Consumer sentiment among middle-income households (earning between R3,000 and R14,000 per month) deteriorated from +1 to -2 index points. In contrast, low-income confidence (earning less than R3,000 per month) improved from -6 to -3 index points.

Increase in taxes

"The 1.0 percentage point increase in the marginal tax rate for all individuals earning more than R181,900 per year announced in the national budget, combined with a R2,50 per litre increase in the petrol price between February and April, have dented the financial prospects of high-income consumers in particular. In contrast, low-income consumers do not pay personal income tax, and paraffin prices and taxi and bus fares did not increase nearly as much as petrol and diesel prices."

"Having said that, the domestic petrol price is still significantly lower compared to last year's peak and average levels. Despite tax increases, the real disposable income of SA households should therefore still be higher this year because of lower fuel prices and less strike-induced wage losses relative to last year," said Nxedlana.

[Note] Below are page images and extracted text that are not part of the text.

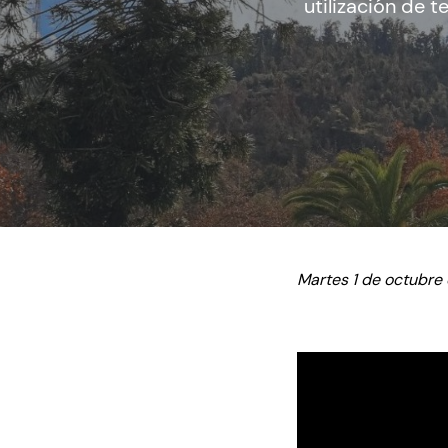
utilización de 
Martes 1 de octubre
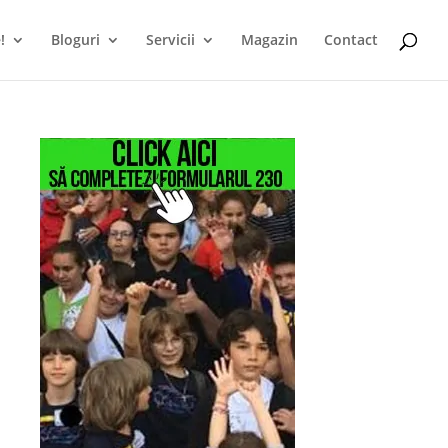
!
Bloguri
Servicii
Magazin
Contact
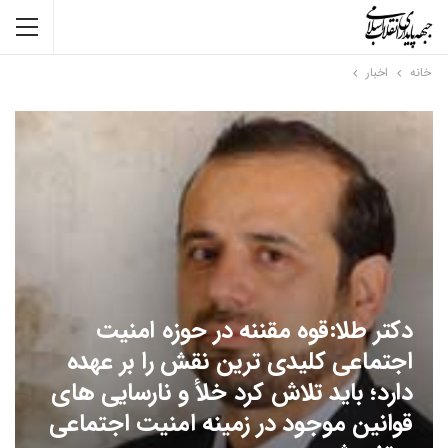
خانه
اخبار
دکتر طلا:قوه مقننه در حوزه امنیت
اجتماعی کلیدی ترین نقش را بر عهده
دارد؛ باید تلاش کرد خلأ و نارسایی های
قوانین موجود در زمینه امنیت اجتماعی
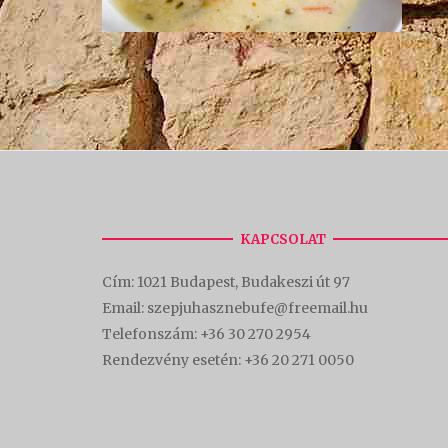
KAPCSOLAT
Cím:
1021 Budapest, Budakeszi út 97
Email: szepjuhasznebufe@freemail.hu
Telefonszám:
+36 30 270 2954
Rendezvény esetén:
+36 20 271 0050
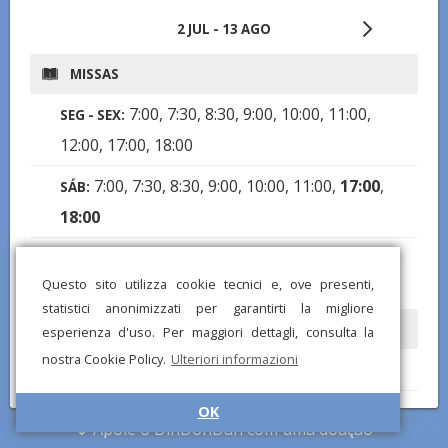
2 JUL - 13 AGO
MISSAS
7:00, 7:30, 8:30, 9:00, 10:00, 11:00,
SEG - SEX:
12:00, 17:00, 18:00
7:00, 7:30, 8:30, 9:00, 10:00, 11:00,
17:00
,
SÁB:
18:00
7:00
,
8:00
,
9:00
,
9:45
,
10:30
,
12:30
,
16:00
,
DOM:
Questo sito utilizza cookie tecnici e, ove presenti,
17:00
,
18:00
statistici anonimizzati per garantirti la migliore
CONFISSÕES
esperienza d'uso. Per maggiori dettagli, consulta la
nostra Cookie Policy.
Ulteriori informazioni
7:00-12:30, 16:00-19:00
SEG - SÁB:
7:00-13:00, 16:00-19:00
OK
DOM:
Apoie o DinDonDan com uma doação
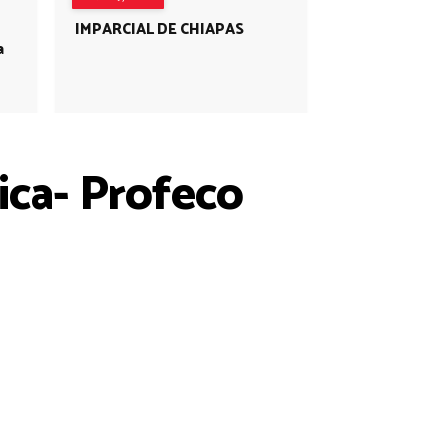
IMPARCIAL DE CHIAPAS
a
sica- Profeco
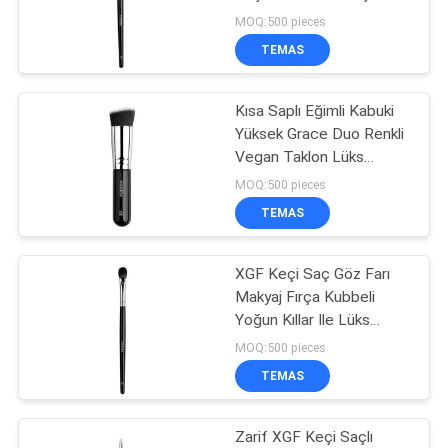
MOQ:500 pieces
TEMAS
Kısa Saplı Eğimli Kabuki
Yüksek Grace Duo Renkli
Vegan Taklon Lüks
Makyaj Fırçaları
MOQ:500 pieces
TEMAS
XGF Keçi Saç Göz Farı
Makyaj Fırça Kubbeli
Yoğun Kıllar Ile Lüks
Makyaj Fırçalar
MOQ:500 pieces
TEMAS
Zarif XGF Keçi Saçlı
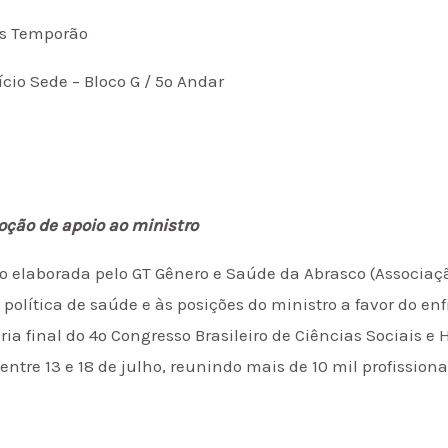
es Temporão
ício Sede – Bloco G / 5º Andar
ção de apoio ao ministro
laborada pelo GT Gênero e Saúde da Abrasco (Associaçã
política de saúde e às posições do ministro a favor do e
ária final do 4º Congresso Brasileiro de Ciências Sociai
ntre 13 e 18 de julho, reunindo mais de 10 mil profissiona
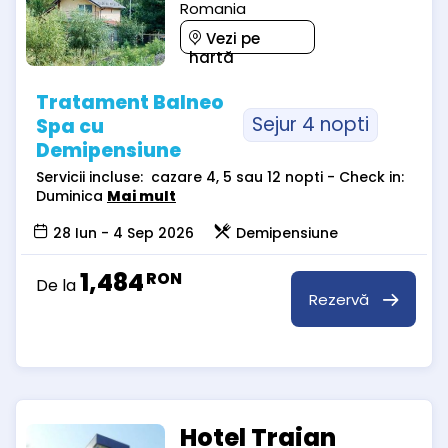
Romania
Vezi pe
hartă
Tratament Balneo
Sejur 4 nopti
Spa cu
Demipensiune
Servicii incluse: cazare 4, 5 sau 12 nopti - Check in:
Duminica
Mai mult
28 Iun - 4 Sep 2026
Demipensiune
1,484
RON
De la
Rezervă
Hotel Traian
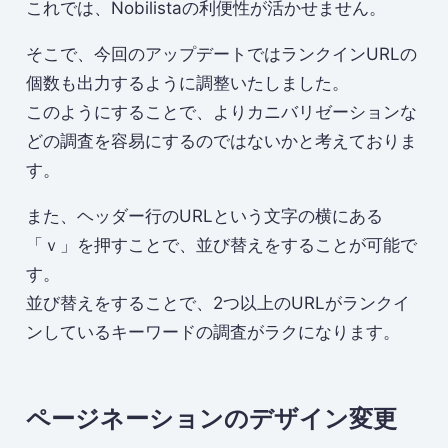
これでは、Nobilistaの利便性が活かせません。
そこで、今回のアップデートではランクインURLの
個数も出力するように調整いたしました。
このようにすることで、よりカニバリゼーションな
どの調査を容易にするのではないかと考えておりま
す。
また、ヘッダー行のURLという文字の横にある
「ｖ」を押すことで、並び替えをすることが可能で
す。
並び替えをすることで、2つ以上のURLがランクイ
ンしているキーワードの調査がラクになります。
ページネーションのデザイン変更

However, the deterioration in consumer sentiment during the first quarter of 2015 signals a greater reluctance to spend and utilise credit, particularly among high- and higher-middle income consumers in South Africa. The deceleration in inflation and the recovery in strike-affected incomes will bolster the purchasing power of households - and hence retail sales volumes - during the first half of 2015, but real income growth is forecast to moderate again towards 2016 as the disinflationary impact of the lower rand oil price fades.

Higher inflation

"Based on an assumption that, on average, the oil price will be higher and the rand will be weaker next year than it is this year; SA consumer inflation is likely to rebound in 2016. This will put renewed downward pressure on real household disposable income and on consumption expenditure growth. Moreover, the SARB is likely to increase interest rates somewhat in response to the upward trend in inflation. We also anticipate a further tightening of fiscal policy via a moderation in government spending and additional tax increases.

"This, coupled with the adverse implications of the deepening electricity-supply constraint for fixed investment, export growth and job creation prospects, as well as the impact of increasingly frequent power outages on the retail sector, implies that the medium-term outlook for household expenditure growth has therefore deteriorated," Nxedlana concluded.